■ **WHAT THE EXERCISE ASKS**
With the pictures omitted, write out the entries that follow exactly as they stand.

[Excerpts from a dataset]
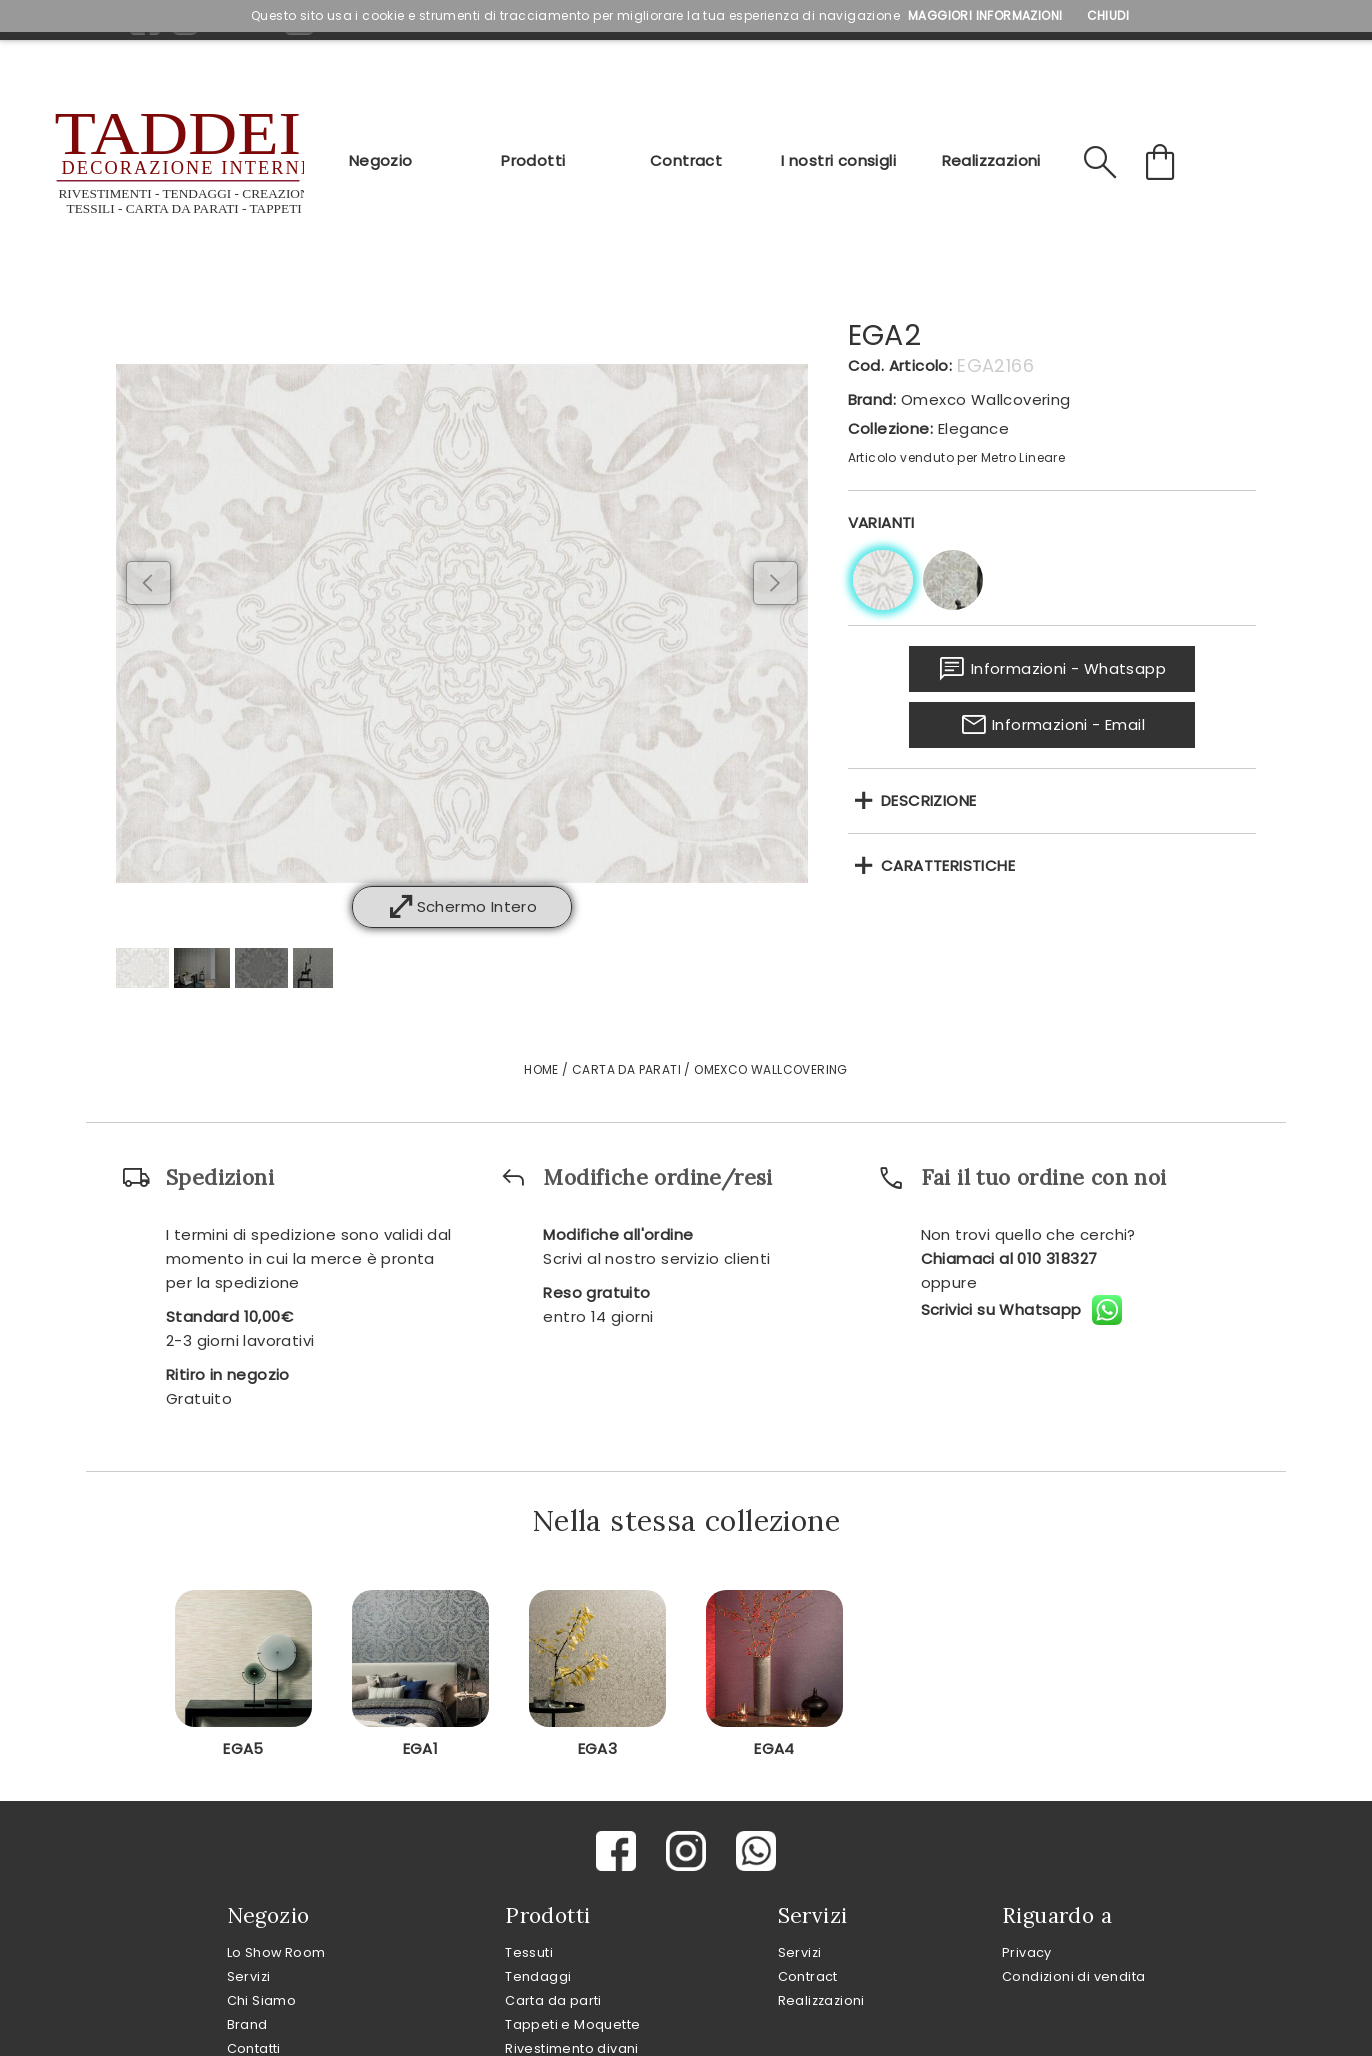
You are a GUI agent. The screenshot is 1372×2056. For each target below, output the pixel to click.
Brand (247, 2024)
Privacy (1027, 1952)
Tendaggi (538, 1976)
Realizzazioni (991, 160)
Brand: (872, 399)
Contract (686, 160)
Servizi (249, 1976)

■ **EXERCISE ANSWER**
You are a GUI agent. The screenshot is 1372×2056. For each target below, output the pixel to click.
Brand (247, 2024)
Privacy (1027, 1952)
Tendaggi (538, 1976)
Realizzazioni (991, 160)
Brand: (872, 399)
Contract (686, 160)
Servizi (249, 1976)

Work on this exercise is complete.